Viola Davis e Liam Neeson — assim começa a história de


joao lopes
16 Nov 2018 23:34

O inglês Steve McQueen (n. 1969) tinha realizado, até agora, um filme sobre um prisioneiro em greve da fome ("Fome", 2008), outro sobre um viciado em sexo ("Vergonha", 2011), outro ainda sobre a escravatura ("12 Anos Escravo", 2013) — todos eles escapando às leis dos géneros, temáticos ou dramáticos, em que pareciam inscrever-se.

Não admira que "Viúvas" , desde já um dos filmes maiores de 2018, seja um "thriller" que, embora aceitando a lógica do género, não encaixa nas normas correntes desse tipo de narrativas.

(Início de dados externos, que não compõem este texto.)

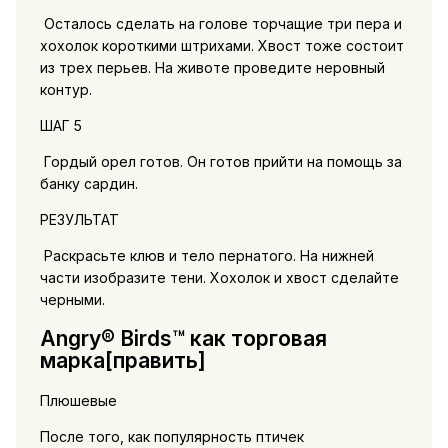
Осталось сделать на голове торчащие три пера и
хохолок короткими штрихами. Хвост тоже состоит
из трех перьев. На животе проведите неровный
контур.
ШАГ 5
Гордый орел готов. Он готов прийти на помощь за
банку сардин.
РЕЗУЛЬТАТ
Раскрасьте клюв и тело пернатого. На нижней
части изобразите тени. Хохолок и хвост сделайте
черными.
Angry® Birds™ как торговая
марка[править]
Плюшевые
После того, как популярность птичек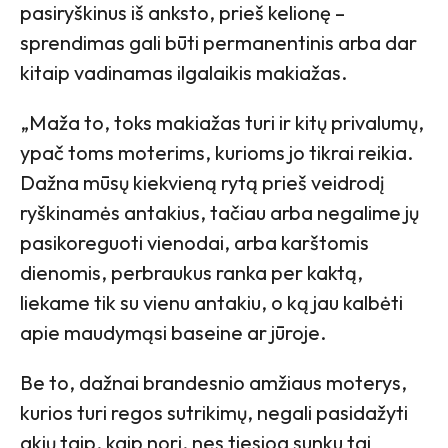
pasiryškinus iš anksto, prieš kelionę –
sprendimas gali būti permanentinis arba dar
kitaip vadinamas ilgalaikis makiažas.
„Maža to, toks makiažas turi ir kitų privalumų,
ypač toms moterims, kurioms jo tikrai reikia.
Dažna mūsų kiekvieną rytą prieš veidrodį
ryškinamės antakius, tačiau arba negalime jų
pasikoreguoti vienodai, arba karštomis
dienomis, perbraukus ranka per kaktą,
liekame tik su vienu antakiu, o ką jau kalbėti
apie maudymąsi baseine ar jūroje.
Be to, dažnai brandesnio amžiaus moterys,
kurios turi regos sutrikimų, negali pasidažyti
akių taip, kaip nori, nes tiesiog sunku tai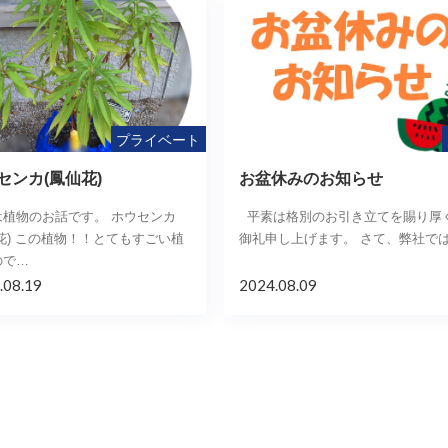
プライベート
センカ(鳳仙花)
お盆休みのお知らせ
は植物のお話です。 ホウセンカ
平素は格別のお引き立てを賜り厚
花) この植物！！とてもすごい植
御礼申し上げます。 さて、弊社で
ので…
.08.19
2024.08.09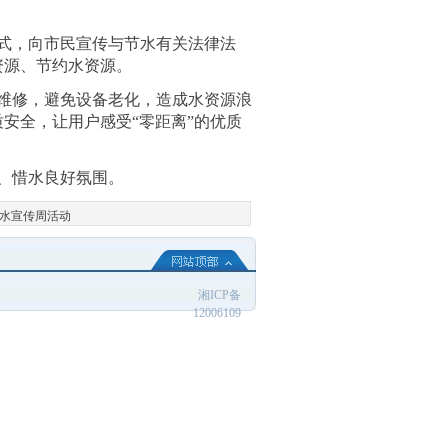
式，向市民宣传与节水有关法律法
资源、节约水资源。
维修，避免设备老化，造成水资源浪
安全，让用户感受“零距离”的优质
水、惜水良好氛围。
水宣传周活动
湘ICP备
12006109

Todas as notícias sobre o filme citam o mesmo motor dramático: um grupo de homens morre num assalto, deixando uma herança (de dívidas e não só…) que vai ser assumida pelas respectivas viúvas, agora "duplicando" a quadrilha dos maridos. Dir-se-ia que está garantida a regra comum do "thriller": uma acção gera outra acção, de alguma maneira multiplicando as tensões da primeira…
Ora, acontece que McQueen está longe de ser um mero funcionário de modelos formatados. Se algum desvio pode servir de símbolo do seu labor narrativo, o plano de abertura do filme, com Viola Davis e Liam Neeson, aí está na sua depurada beleza: negro/branco, homem/mulher, boca/boca, tudo faz contraste, tudo se liga, tudo se contamina.
"Viúvas" é um filme sobre um mundo em que o real se tece através desses contactos e ressonâncias em que nenhuma dinâmica individual/colectivo, nenhuma noção de pertença parece garantir o que quer que seja. Dito de outro modo: este é um filme sobre o modo como o real se estilhaça (por vezes, em explosões muito físicas…), colocando no mesmo plano os enigmas da intimidade e os golpes da cena política, o poder do dinheiro e a irrisão da riqueza.
No limite, tal como em "Fome", "Vergonha" e "12 Anos Escravo", trata-se de saber como é possível estabelecer uma relação humana — se é que é possível…
Os actores — incluindo ainda Michelle Rodriguez, Elizabeth Debicki, Colin Farrell ou Robert Duvall — são essenciais nessa dinâmica, de uma só vez corporal e mental, biológica e moral, em que sentimos que cada um anda apenas a tentar resgatar a sua primordial solidão. Aqui, o realismo é uma arte filosófica.